Você está devendo no cartão ou no cheque especial, pagando juros altíssimos, e tentando quitar aos poucos. O esforço é grande, mas a dívida quase não diminui, porque o juro come o pagamento. Existe um movimento simples que muda esse jogo: trocar a dívida cara por uma mais barata. Não é mágica nem é "fazer mais dívida". É pagar menos juros pelo mesmo valor que você já deve.

O Mecanismo

A ideia é direta. Você pega uma linha de crédito mais barata e usa o dinheiro dela para quitar a dívida cara. No fim, deve o mesmo valor, mas a uma taxa muito menor. A dívida que sobra cresce mais devagar (ou diminui mais rápido), porque o juro é menor.

Isso funciona porque as taxas de crédito variam de forma absurda no Brasil. O rotativo do cartão passa de 14% ao mês. O cheque especial chega a 8% ao mês.

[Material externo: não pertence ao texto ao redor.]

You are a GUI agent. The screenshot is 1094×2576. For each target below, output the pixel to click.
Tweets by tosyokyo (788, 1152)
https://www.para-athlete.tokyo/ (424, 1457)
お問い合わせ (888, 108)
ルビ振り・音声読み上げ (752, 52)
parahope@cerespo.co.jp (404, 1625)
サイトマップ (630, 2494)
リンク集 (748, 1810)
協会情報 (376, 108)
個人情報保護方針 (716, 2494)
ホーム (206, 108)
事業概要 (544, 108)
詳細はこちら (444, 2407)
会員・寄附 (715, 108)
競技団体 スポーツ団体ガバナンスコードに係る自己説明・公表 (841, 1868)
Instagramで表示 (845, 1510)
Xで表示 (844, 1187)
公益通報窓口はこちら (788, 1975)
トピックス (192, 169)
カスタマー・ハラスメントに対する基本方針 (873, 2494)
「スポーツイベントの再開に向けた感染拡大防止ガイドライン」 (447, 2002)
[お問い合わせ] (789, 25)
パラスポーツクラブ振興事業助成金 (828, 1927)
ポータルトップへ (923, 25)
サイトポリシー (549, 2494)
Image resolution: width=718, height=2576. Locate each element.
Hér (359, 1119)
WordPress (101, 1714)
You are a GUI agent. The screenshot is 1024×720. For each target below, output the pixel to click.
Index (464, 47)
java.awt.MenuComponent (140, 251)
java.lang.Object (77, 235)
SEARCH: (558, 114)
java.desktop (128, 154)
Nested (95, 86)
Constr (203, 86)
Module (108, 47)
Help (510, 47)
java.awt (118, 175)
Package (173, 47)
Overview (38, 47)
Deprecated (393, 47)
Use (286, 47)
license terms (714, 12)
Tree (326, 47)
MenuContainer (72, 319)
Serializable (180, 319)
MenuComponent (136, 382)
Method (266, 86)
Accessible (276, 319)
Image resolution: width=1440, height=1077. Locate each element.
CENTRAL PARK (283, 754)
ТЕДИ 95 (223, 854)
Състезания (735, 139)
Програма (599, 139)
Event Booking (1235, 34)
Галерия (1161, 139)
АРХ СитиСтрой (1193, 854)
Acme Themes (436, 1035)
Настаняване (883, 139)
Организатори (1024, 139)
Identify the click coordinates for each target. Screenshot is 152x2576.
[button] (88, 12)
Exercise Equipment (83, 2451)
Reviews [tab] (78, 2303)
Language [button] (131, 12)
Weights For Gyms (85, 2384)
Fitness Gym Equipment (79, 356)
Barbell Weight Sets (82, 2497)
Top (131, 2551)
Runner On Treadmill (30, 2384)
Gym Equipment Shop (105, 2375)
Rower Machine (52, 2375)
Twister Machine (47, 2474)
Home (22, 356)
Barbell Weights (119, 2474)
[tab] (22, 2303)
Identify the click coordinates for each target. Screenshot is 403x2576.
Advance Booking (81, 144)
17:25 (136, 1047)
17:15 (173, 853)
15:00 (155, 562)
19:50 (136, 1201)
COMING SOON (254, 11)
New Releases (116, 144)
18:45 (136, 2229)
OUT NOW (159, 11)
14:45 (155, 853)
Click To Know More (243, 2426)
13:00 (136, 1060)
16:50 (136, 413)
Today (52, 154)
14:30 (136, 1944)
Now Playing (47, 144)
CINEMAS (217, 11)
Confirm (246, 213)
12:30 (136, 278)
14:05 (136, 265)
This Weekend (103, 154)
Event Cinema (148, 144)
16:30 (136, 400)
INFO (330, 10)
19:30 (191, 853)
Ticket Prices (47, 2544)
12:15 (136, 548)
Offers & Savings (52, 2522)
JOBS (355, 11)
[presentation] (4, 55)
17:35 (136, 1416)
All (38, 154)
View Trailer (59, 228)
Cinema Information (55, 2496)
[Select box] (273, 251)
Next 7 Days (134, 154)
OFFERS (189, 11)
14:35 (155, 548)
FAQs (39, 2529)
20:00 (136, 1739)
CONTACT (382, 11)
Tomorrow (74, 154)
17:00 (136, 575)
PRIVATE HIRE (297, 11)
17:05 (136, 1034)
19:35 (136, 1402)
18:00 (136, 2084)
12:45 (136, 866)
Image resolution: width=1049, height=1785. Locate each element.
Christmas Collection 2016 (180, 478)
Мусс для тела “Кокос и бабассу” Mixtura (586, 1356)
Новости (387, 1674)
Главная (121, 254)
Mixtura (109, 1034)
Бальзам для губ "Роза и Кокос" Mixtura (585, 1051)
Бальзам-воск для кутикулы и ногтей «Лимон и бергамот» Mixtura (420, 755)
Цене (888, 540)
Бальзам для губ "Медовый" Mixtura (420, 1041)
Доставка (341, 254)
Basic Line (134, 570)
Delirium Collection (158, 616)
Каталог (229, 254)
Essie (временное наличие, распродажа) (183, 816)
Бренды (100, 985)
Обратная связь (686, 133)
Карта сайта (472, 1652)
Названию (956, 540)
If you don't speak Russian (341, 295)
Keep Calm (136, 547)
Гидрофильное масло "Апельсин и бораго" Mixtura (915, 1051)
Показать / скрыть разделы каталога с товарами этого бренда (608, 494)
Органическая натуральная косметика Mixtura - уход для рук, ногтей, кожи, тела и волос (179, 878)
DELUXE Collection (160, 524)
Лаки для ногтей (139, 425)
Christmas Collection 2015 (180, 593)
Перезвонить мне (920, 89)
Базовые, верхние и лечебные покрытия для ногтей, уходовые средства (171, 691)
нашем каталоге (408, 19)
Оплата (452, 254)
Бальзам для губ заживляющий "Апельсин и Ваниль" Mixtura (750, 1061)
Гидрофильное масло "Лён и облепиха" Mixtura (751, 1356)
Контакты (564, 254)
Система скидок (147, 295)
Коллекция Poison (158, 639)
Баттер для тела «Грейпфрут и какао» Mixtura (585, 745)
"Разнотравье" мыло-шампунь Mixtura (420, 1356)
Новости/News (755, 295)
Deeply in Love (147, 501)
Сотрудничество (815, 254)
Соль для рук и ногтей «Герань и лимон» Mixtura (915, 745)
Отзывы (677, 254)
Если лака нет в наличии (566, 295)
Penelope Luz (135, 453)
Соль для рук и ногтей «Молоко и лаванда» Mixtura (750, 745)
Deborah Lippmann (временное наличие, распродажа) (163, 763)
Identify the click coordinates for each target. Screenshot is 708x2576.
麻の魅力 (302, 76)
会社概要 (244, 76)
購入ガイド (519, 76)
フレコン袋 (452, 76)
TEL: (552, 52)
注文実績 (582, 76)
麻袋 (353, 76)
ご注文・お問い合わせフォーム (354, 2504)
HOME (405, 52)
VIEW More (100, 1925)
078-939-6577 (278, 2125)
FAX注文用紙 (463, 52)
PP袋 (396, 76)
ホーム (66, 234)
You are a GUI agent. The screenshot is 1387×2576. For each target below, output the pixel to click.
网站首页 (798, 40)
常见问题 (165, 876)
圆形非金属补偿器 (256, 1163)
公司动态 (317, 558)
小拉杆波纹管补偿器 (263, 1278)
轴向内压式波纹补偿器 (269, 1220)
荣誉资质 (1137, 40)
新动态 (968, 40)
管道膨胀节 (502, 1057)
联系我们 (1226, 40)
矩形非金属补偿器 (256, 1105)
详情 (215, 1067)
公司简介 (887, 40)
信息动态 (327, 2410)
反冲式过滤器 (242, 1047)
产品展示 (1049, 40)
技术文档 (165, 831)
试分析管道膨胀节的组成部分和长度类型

Já um empréstimo pessoal fica perto de 8% ao mês, e um consignado, quando você tem acesso, fica em torno de 1,85% ao mês (vimos esses números nos artigos de cada modalidade). Trocar uma dívida de 14% ao mês por uma de 1,85% ao mês é uma economia enorme.

O número que decide a troca é o CET (Custo Efetivo Total) de cada dívida. Só vale trocar se o CET da nova for claramente menor que o da antiga. E a troca tem que ser para quitar a dívida cara, não para gastar de novo.

O Exemplo

Imagine uma dívida de R$ 5.000 no rotativo do cartão, a 14,9% ao mês.

  • Ficando no rotativo: em 6 meses, sem pagar, a dívida iria a cerca de R$ 11.700 (5.000 × 1,149⁶). É o juro mais caro do sistema crescendo em cascata.
  • Trocando por um consignado a 1,85% ao mês, parcelado em 12 vezes: a parcela fica em torno de R$ 466/mês, e o total pago em um ano fica perto de R$ 5.590. Os juros caem de milhares de reais para algumas centenas.

A diferença entre os dois caminhos é de milhares de reais, pelo mesmo R$ 5.000 de dívida original. Foi só a troca da taxa.

Você pode refazer essa conta com a sua dívida. Pegue o CET da dívida atual e o CET da linha mais barata que você consegue. Se a segunda for bem menor, a troca quase sempre compensa.

O Que Fazer

Liste suas dívidas e os respectivos CETs, da mais cara para a mais barata. Comece atacando a mais cara (em geral, rotativo do cartão e cheque especial). Veja qual linha barata você consegue (consignado, empréstimo pessoal com bom CET, crédito com garantia) e use-a para quitar a dívida cara.

Dois cuidados tornam a troca segura. Quite mesmo a dívida antiga com o dinheiro, sem desviar para consumo. E não volte a usar o crédito caro que você acabou de zerar, porque a troca resolve a taxa, não o hábito que criou a dívida. Para isso, vale olhar o orçamento (assunto de outro artigo).